1

is it possible to have a auto number field count only if a specific picklist value is selected? Can this be done with a trigger? Below is my use-case: I have a picklist with different customer types. Each customer type has a different range of customer numbers.

Thanks a lot for any comment/idea.

2 Answers 2

2

Calling this from a before insert trigger would result in separate sequences.

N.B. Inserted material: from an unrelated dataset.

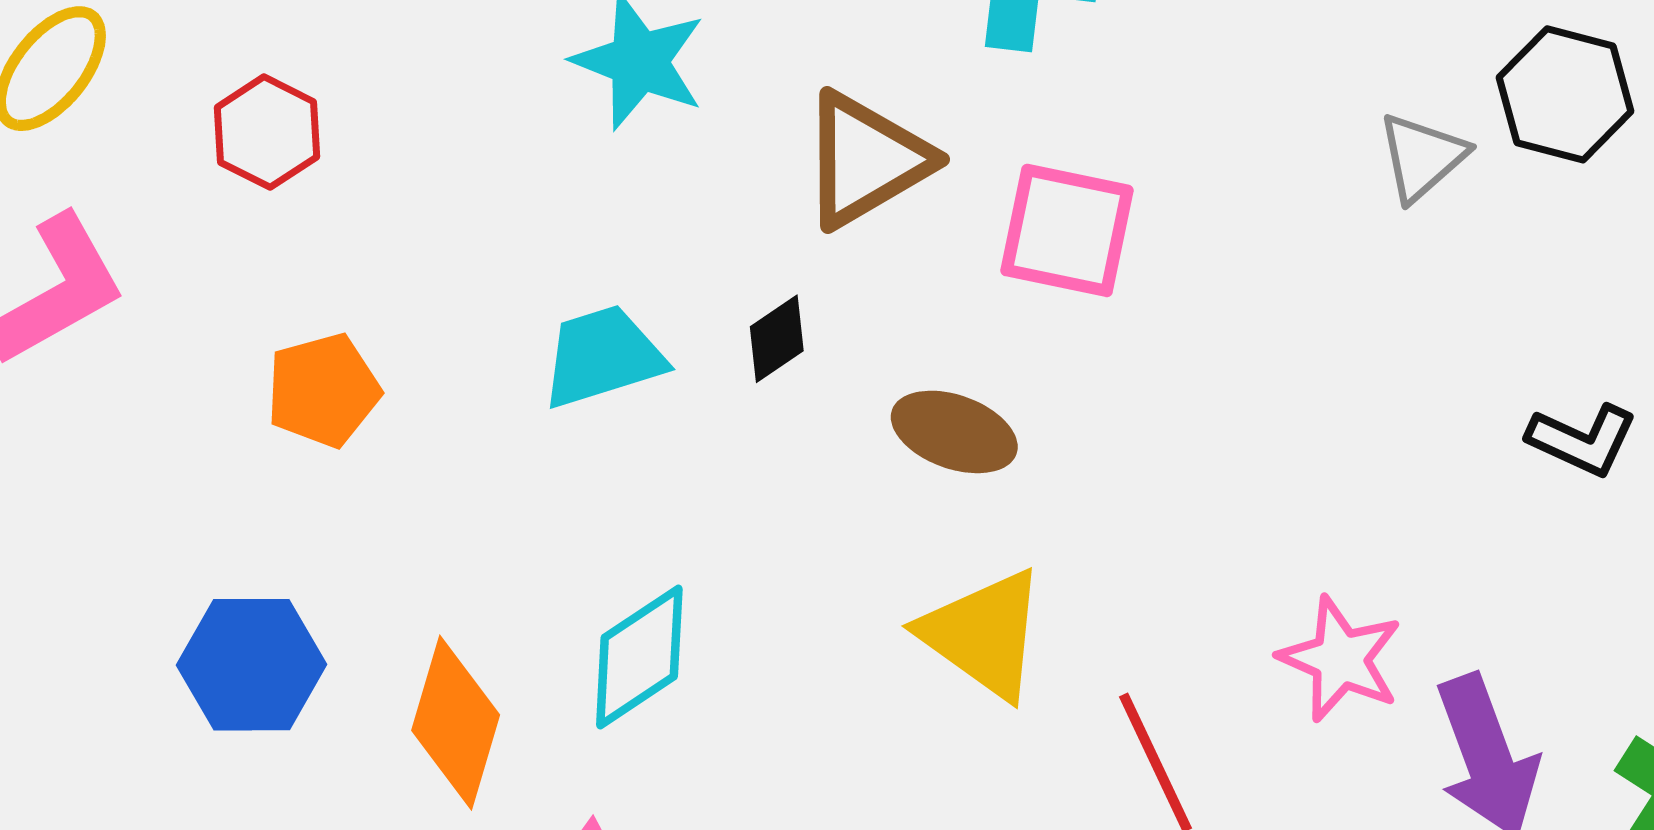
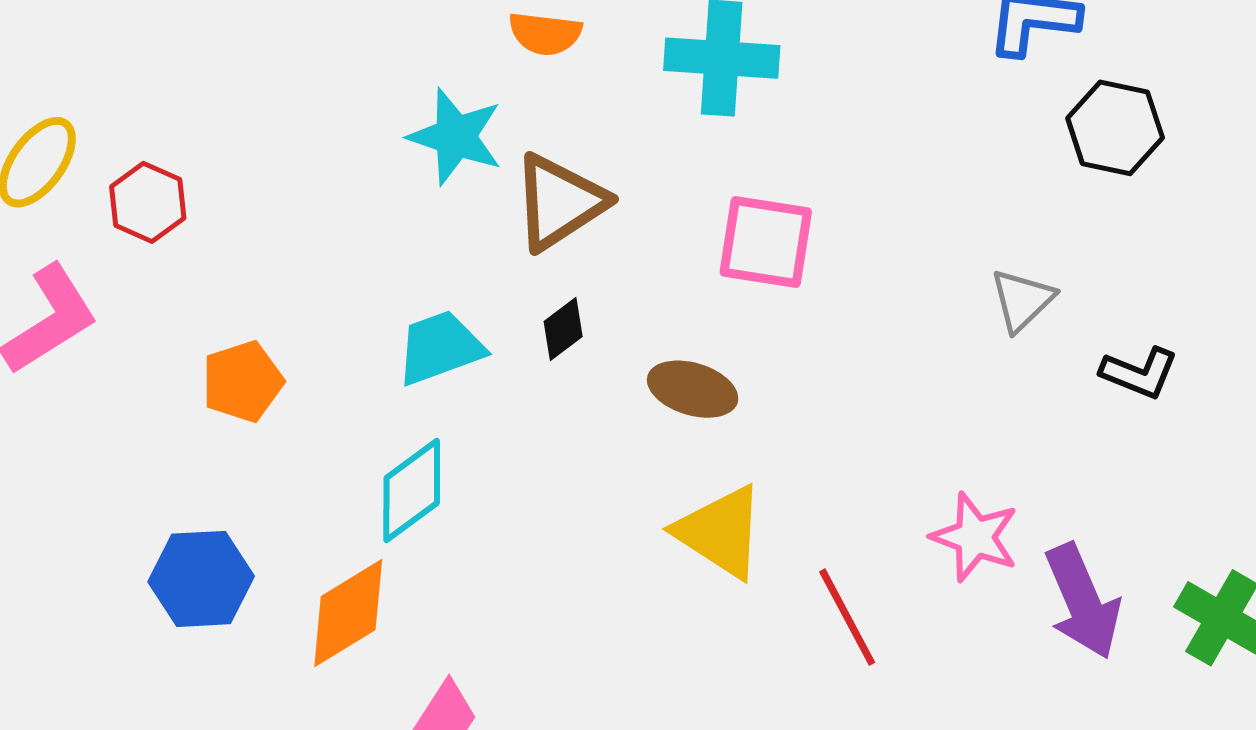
red hexagon: (267, 132) -> (148, 202), moved
gray triangle: (1422, 157) -> (1022, 300), moved
brown triangle: (866, 160) -> (559, 202), moved
cyan diamond: (639, 657) -> (412, 490), moved
orange diamond: (456, 723) -> (348, 613), turned 45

But unless a for update lock is added somewhere duplicate values could result. (Haven't even compiled this yet alone tested it but it illustrates the pattern.)

public class AutoNumber {

    private static Map<String, Integer> STARTING_VALUES = new Map<String, Integer>{
            'abc' => 1,
            'def' => 1000000,
            'ghi' => 2000000,
            ...
            };

    public static void beforeInsert(List<MyObject__c> newValues) {
        Set<String> values = new Set<String>();
        for (MyObject__c o : newValues) {
            if (o.Picklist__c != null) values.add(o.Picklist__c);        
        }
        if (values.size() > 0) {
            Map<String, Integer> maximums = queryMaximums(values);
            for (MyObject__c o : newValues) {
                Integer n = maximums.get(o.Picklist__c);
                n++;
                maximums.put(o.Picklist__c, n);
                o.Number__c = n;
            }
        }
    }

    private static Map<String, Integer> queryMaximums(Set<String> values) {
        Map<String, Integer> maximums = new Map<String, Integer>(STARTING_VALUES);
        for (AggregateResult ar : [
                select Picklist__c p, max(Number__c) m
                from MyObject__c
                where Picklist__c in :values
                group by Picklist__c
                ]) {
            maximums.put((String) ar.get('p'), ((Decimal) ar.get('m')).intValue());
        }
        return maximums;
    }
}

PS

Given the for update problem, on second thoughts using a list custom setting to hold the last used value (where the name is the picklist value) probably makes more sense so the for update lock can be applied. Also avoids performance and governor limit problems in the aggregate query as the number of records grows.

0

as the proper name says, an auto number is "automatic", you can't control how it increases. What you can do is a trigger to make this happen, but I think it would be the only possible way.

You must log in to answer this question.

Not the answer you're looking for? Browse other questions tagged .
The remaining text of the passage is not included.